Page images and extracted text
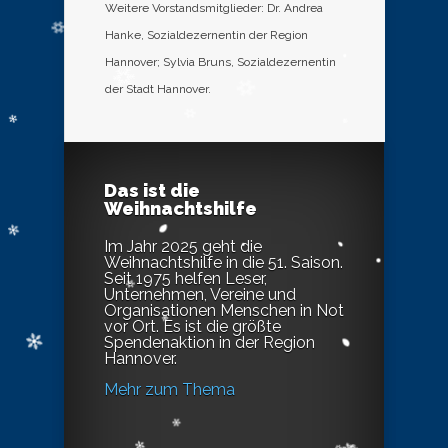
Weitere Vorstandsmitglieder: Dr. Andrea
Hanke, Sozialdezernentin der Region
Hannover; Sylvia Bruns, Sozialdezernentin
der Stadt Hannover.
Das ist die
Weihnachtshilfe
Im Jahr 2025 geht die
Weihnachtshilfe in die 51. Saison.
Seit 1975 helfen Leser,
Unternehmen, Vereine und
Organisationen Menschen in Not
vor Ort. Es ist die größte
Spendenaktion in der Region
Hannover.
Mehr zum Thema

Required work: Your answer must be the line with "Organisationen Menschen in Not" and all lines after it through the final line of the entries, copied exactly and with nothing added.

Task response:
Organisationen Menschen in Not
vor Ort. Es ist die größte
Spendenaktion in der Region
Hannover.
Mehr zum Thema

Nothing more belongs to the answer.